Source data:
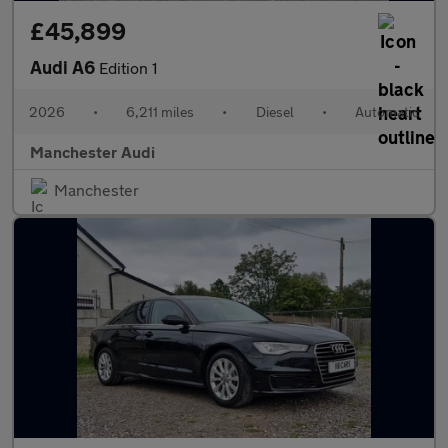
£45,899
Audi A6
Edition 1
2026
•
6,211 miles
•
Diesel
•
Automatic
Manchester Audi
Manchester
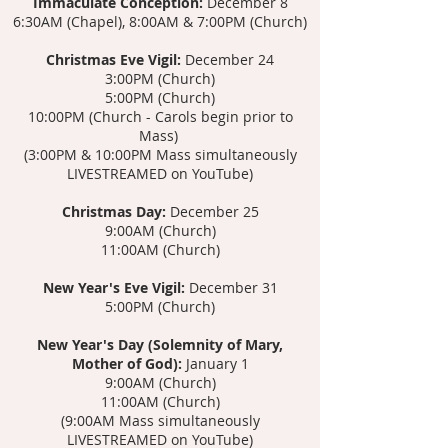
Immaculate Conception:
December 8
6:30AM (Chapel), 8:00AM & 7:00PM (Church)
Christmas Eve Vigil:
December 24
3:00PM (Church)
5:00PM (Church)
10:00PM
(Church - Carols begin prior to
Mass)
(3:00PM & 10:00PM Mass s
imultaneously
LIVESTREAMED on YouTube)
Christmas Day:
December 25
9:00AM (Church)
11:00AM (Church)
New Year's Eve Vigil:
December 31
5:00PM (Church)
New Year's Day (Solemnity of Mary,
Mother of God):
January 1
9:00AM (Church)
11:00AM (Church)
(9:00AM Mass simultaneously
LIVESTREAMED on YouTube)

● Problem to solve
Using the records above, copy all lines that include the word "Mass".

● Output of the task
Mass)
(3:00PM & 10:00PM Mass s
(9:00AM Mass simultaneously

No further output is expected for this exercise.